Diane, al ver la expresión de enojo de Elaina, se sintió aún más descorazonada.
—Hablaré con el archiduque. Le diré que eres tú a quien le gustas, no yo.
—¡Diane! ¿Por qué te preocupas tanto por él y por mí? —exclamó Elaina.
—¿Eh?
—No hay nada entre él y yo —dijo Elaina, agarrando a Diane por los hombros—. Lo que importa eres tú, Diane. ¿Quieres este matrimonio? ¿Quieres pasar el resto de tu vida con Lyle Grant?
El matrimonio entre Diane y Lyle Grant fue como un tren desbocado rumbo al desastre. Elaina no podía quedarse de brazos cruzados viendo cómo Diane se encaminaba hacia semejante destino.
Sorprendida por la intensidad de Elaina, Diane abrió mucho los ojos y sus lágrimas se detuvieron por un momento. Negó con la cabeza.
—No. El archiduque me da miedo.
Con vacilación, Diane confesó algo que nunca le había contado a nadie.
—La verdad es que… me gusta alguien. No merezco que me guste nadie, pero si me casara, querría que fuera él.
—Diane, deja de llorar —le instó Elaina.
—Lo siento, Elaina. No sabía… no sabía que mi padre estuviera planeando semejante matrimonio. No pretendía interponerme entre tú y el archiduque —balbuceó Diane.
—¡No es verdad! —suspiró Elaina al ver que Diane seguía malinterpretando la situación. Pero no era el momento de aclarar ese malentendido. Tranquilizar a Diane era más importante—.No te preocupes, Diane. Yo me encargo de todo.
En los cuentos de hadas, el protagonista siempre tenía un ayudante.
Una hada madrina, quizás.
O una figura poderosa disfrazada.
«Si te fijas bien, Diane también es protagonista de un libro. Aunque sea un libro de mis sueños. No hay razón para que Diane no pueda tener una ayudante así. Por ejemplo, alguien como yo. Una princesa de cabello rosa y ojos dorados, inmensamente hermosa y con un poder inigualable. Ese maldito libro».
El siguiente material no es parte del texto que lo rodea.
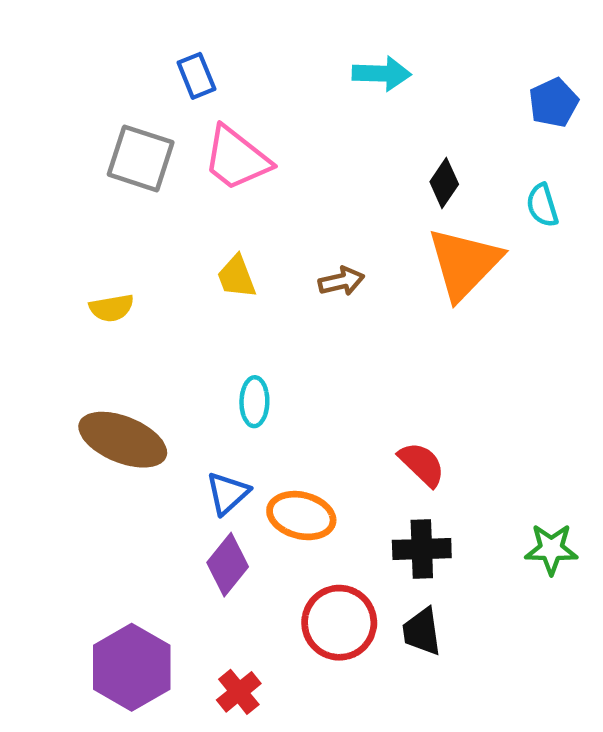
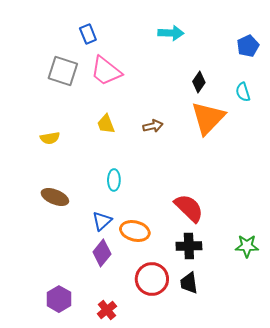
brown ellipse: (123, 440) -> (55, 197), size x0.7
red semicircle: (422, 464) -> (189, 208), size x1.4
purple hexagon: (132, 667) -> (59, 299), size x0.7

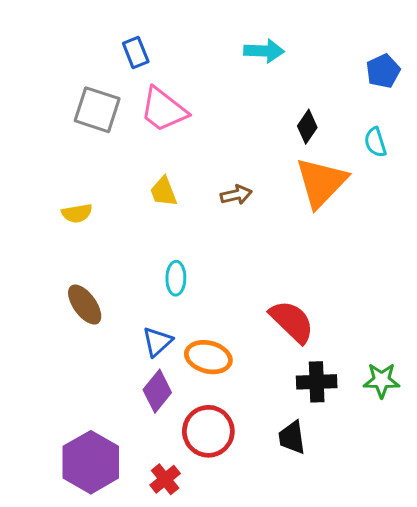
brown ellipse: (55, 197) -> (85, 305), turned 32
black cross: (189, 246) -> (317, 382), moved
red circle: (152, 279) -> (208, 431), moved
purple hexagon: (59, 299) -> (91, 462), size x1.5

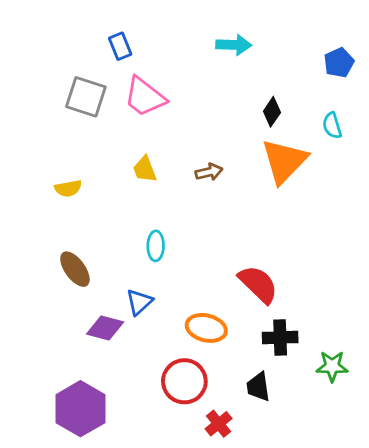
orange ellipse: (208, 357) -> (206, 328), moved
green star: (382, 380) -> (332, 366), moved
purple diamond: (157, 391) -> (105, 328), moved, turned 66
red cross: (165, 479) -> (219, 424), moved

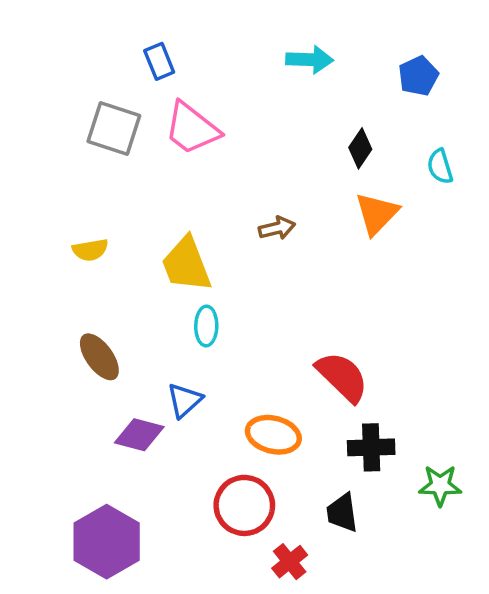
blue pentagon: (339, 63) -> (418, 76), moved
orange triangle: (284, 161) -> (377, 214), size x0.7
yellow trapezoid: (145, 169) -> (186, 264), moved, size x1.6

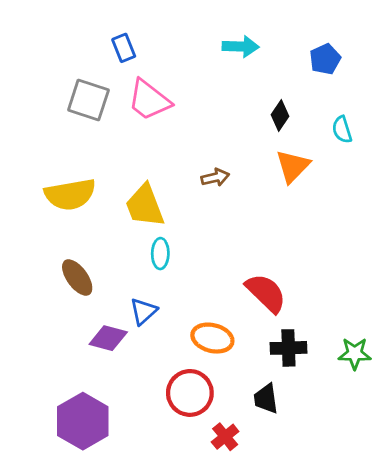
yellow semicircle: (90, 250) -> (70, 194), size x1.8
green star: (440, 485) -> (355, 354), moved

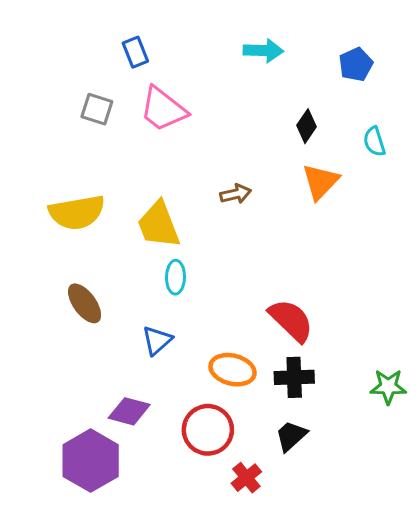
gray square: (88, 100) -> (97, 109), size x0.7
purple diamond: (108, 338) -> (129, 411), moved
black cross: (288, 348) -> (294, 377), moved
black trapezoid: (266, 399) -> (291, 436), turned 56

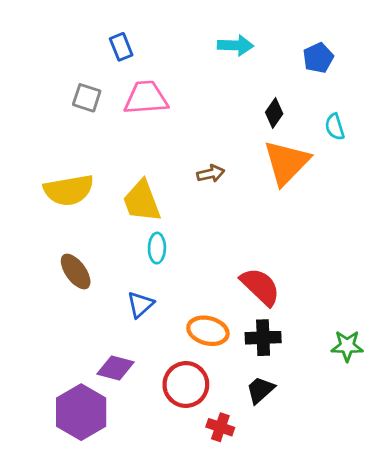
pink trapezoid: (163, 109) -> (146, 98), turned 138
orange triangle: (320, 182) -> (286, 163), size x1.4
red cross: (246, 478) -> (220, 427), turned -32

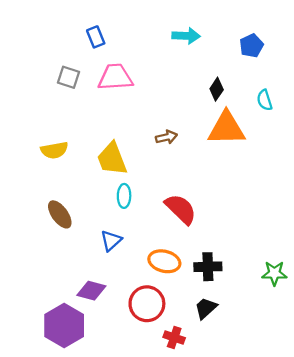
orange triangle: (286, 163) -> (226, 128), turned 45
yellow semicircle: (69, 190) -> (54, 150), size x0.7
red semicircle: (260, 287) -> (181, 209), moved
Todos en ese libro eran infelices. No solo Diane, sino también el hombre que perdió a la mujer que amaba por Lyle Grant. Y no era solo él. Lyle Grant, a quien solo le importaba salvar a su familia tras pasar su infancia en el campo de batalla, también era infeliz. Incluso su hermano menor, su única familia, que creció solo en la mansión, era infeliz.
«Aplastaré ese final absurdamente trágico con mis propias manos», juró en silencio.
Su simpatía por Diane se convirtió en resentimiento hacia «Sombra de Luna». No podía aceptar un final que hiciera sentir miserables a todos.
La única razón por la que Lyle Grant quería a Diane como su esposa era revivir la fortuna de su familia utilizando la riqueza del marqués Redwood.
«Yo también tengo dinero».
Técnicamente lo tenían mis padres, pero como era su única hija, era esencialmente suyo.
Si eso significaba salvar a Diane, estaba dispuesta a gastar una cantidad significativa.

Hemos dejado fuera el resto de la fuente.